According to the International Association for the Study of Pain (IASP), pain is defined as “an unpleasant emotional and sensory experience associated with actual or potential tissue damage or described in terms of such damage”. It implies that even in the absence of actual tissue damage, if the patients regard their experience as pain then it should be accepted as pain.
In World War II it was noticed that the amputated patients complained of pain in the part of the limb which was not there, even after complete healing had occurred. This came to be known as phantom limb pain and these patients were thought to be mentally unstable and were referred for psychiatric evaluation. However, now it is a scientifically explained pathophysiological phenomenon which shows that these patients indeed experienced pain in the part of limb that had already been amputated. So, pain can occur in the absence of tissue damage, where central nervous system sensitization is a constant feature.
When pain continues long after the natural pathogenic course of disease has ended, or when pain lasts more than three months, a chronic pain syndrome develops. In such cases like in phantom limb phenomena, central nervous system sensitization occurs. Here, the problem lies in the nerves and not anymore in the damaged tissue. Chronic pain may be due to several causes like, low back pain, cancer pain, post surgical pain, joint pain, knee pain, muscle pain, phantom limb pain, chronic headache, trigeminal neuralgia, etc.
Low back pain, a common chronic pain syndrome, can be due to mostly facet joint pathology or disc pathology. It can be dealt with conservatively as well as by applying nerve blocks and ozone nucleolysis. Cancer pain too can be dealt with conservatively but mostly by doing interventional procedures. This usually falls under palliative care. Similarly, other types of chronic pain such as post surgical pain, joint pain, knee pain, muscle pain, chronic headache can be treated satisfactorily by applying both conservative methods and minimal interventional techniques.
These treatment methods are safe effective and based on evidence based medicine. Moreover, they provide a great deal of relief to the chronic pain patient who often suffers from depression, dependency, disability, drug abuse and also doctor shopping. Throughout the ages, physicians and healers have focused their attention on managing pain. It is however only within the past 10- 20 years that significant stride has been made to deal with chronic pain as a disease entity.

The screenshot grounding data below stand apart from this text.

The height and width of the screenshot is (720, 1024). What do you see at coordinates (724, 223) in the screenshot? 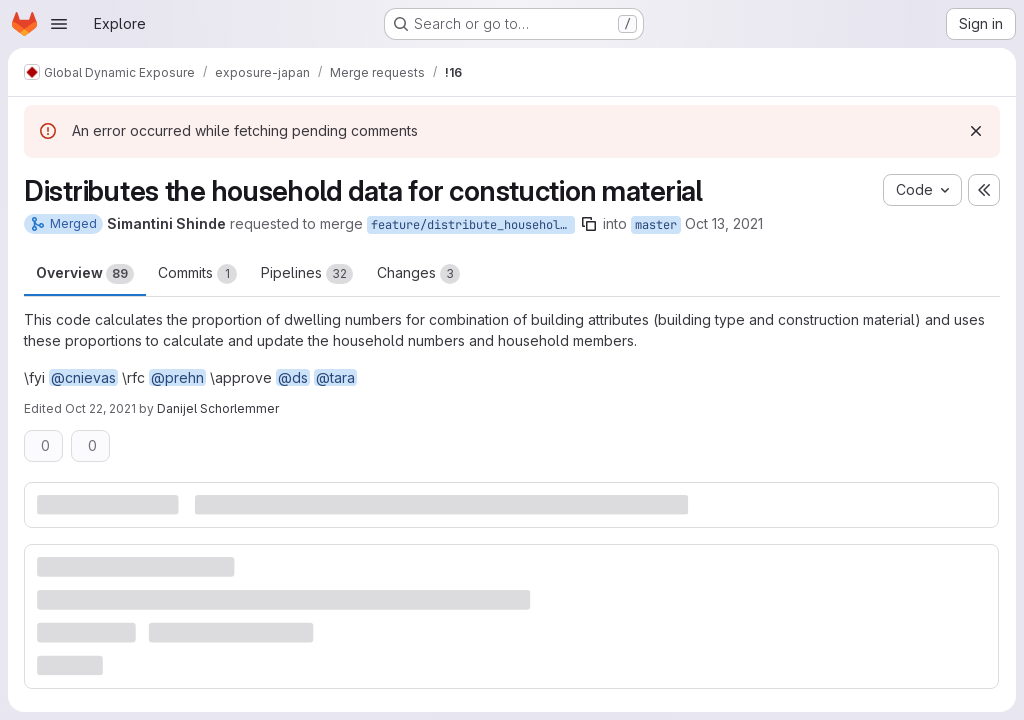
I see `Oct 13, 2021 [Oct 13, 2021 1:55pm]` at bounding box center [724, 223].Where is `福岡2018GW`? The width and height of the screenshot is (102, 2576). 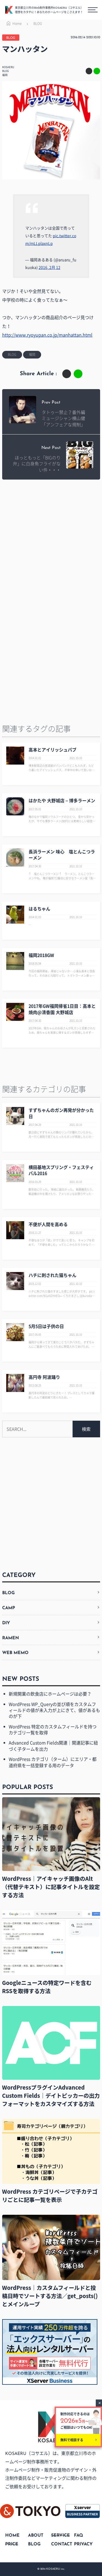 福岡2018GW is located at coordinates (41, 955). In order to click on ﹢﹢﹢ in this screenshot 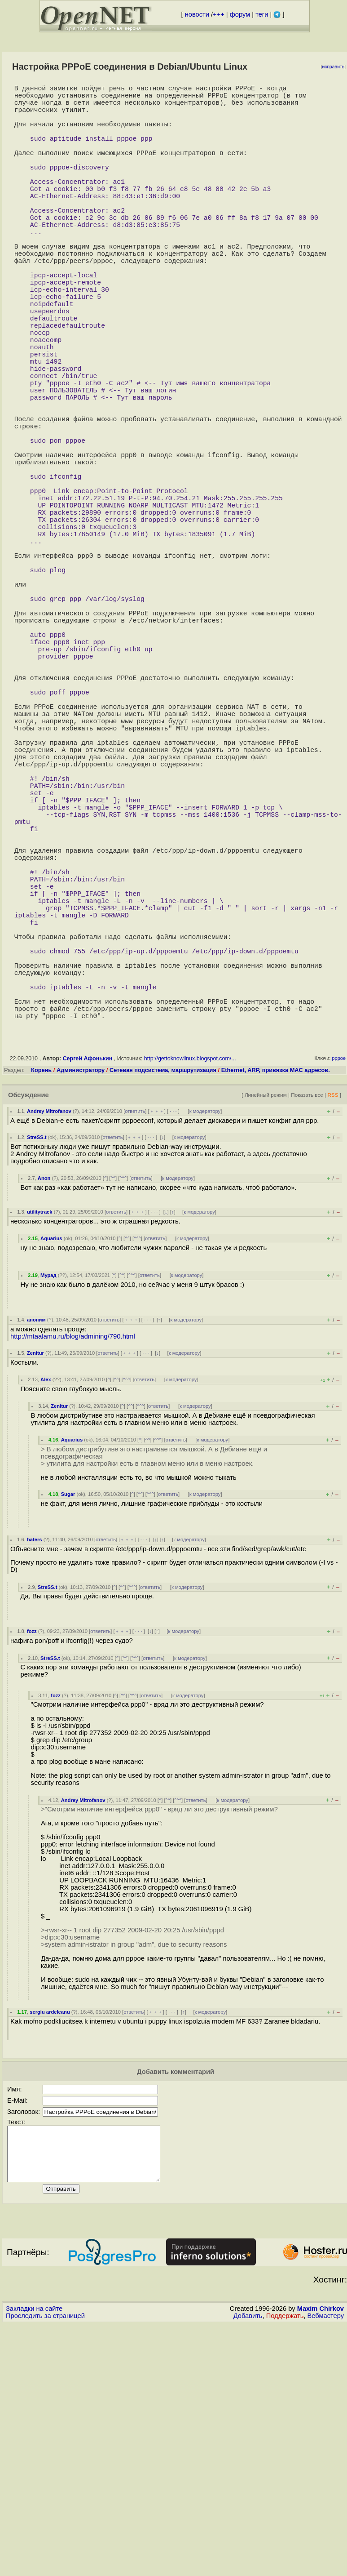, I will do `click(156, 1345)`.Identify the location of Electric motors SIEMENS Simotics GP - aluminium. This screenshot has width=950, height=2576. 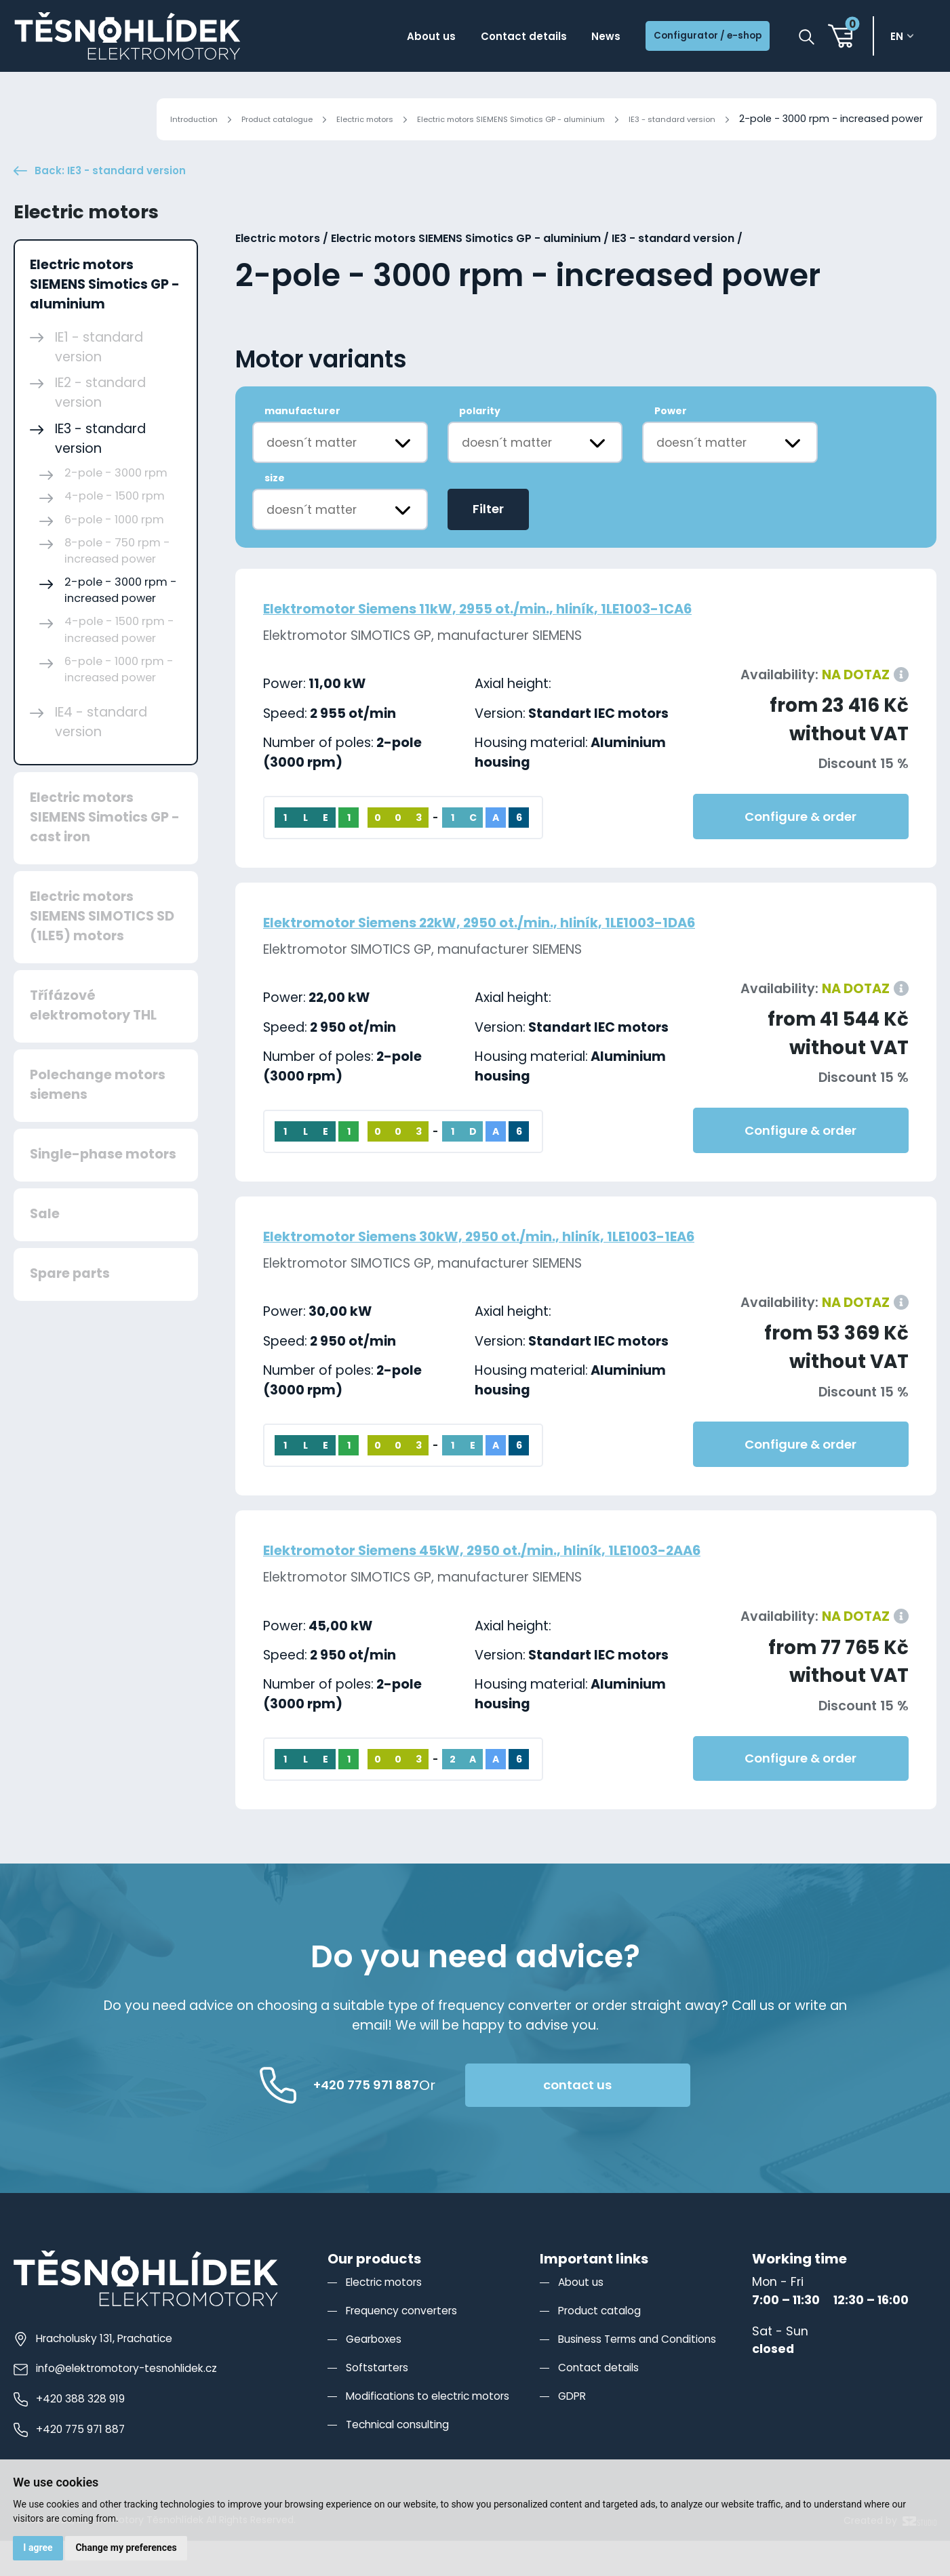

John Bonica, an army surgeon in World War II (1939-46) is considered the Father of Pain Medicine. As a result of his work several national and international organizations were formed to lead in pain research and pain management. Accordingly, International Association for the Study of Pain (IASP, 1973), American Pain Society (1977), American Academy of Hospice and Palliative Management (1988) and World Institute of Pain (WIP) were formed.
In our country we have Indian Society for Study of Pain (Indian chapter of IASP), and various WIP-endorsed courses that promote safe and best practice of pain medicine. Keeping in mind the needs of a patient in pain, Bethany Hospital Shillong has already started a pain clinic and will soon open a full-fledged one. Today, with the use of newer drugs, innovative techniques and creative procedures the chronic pain patient can see a new dawn and live a healthier and productive lifestyle.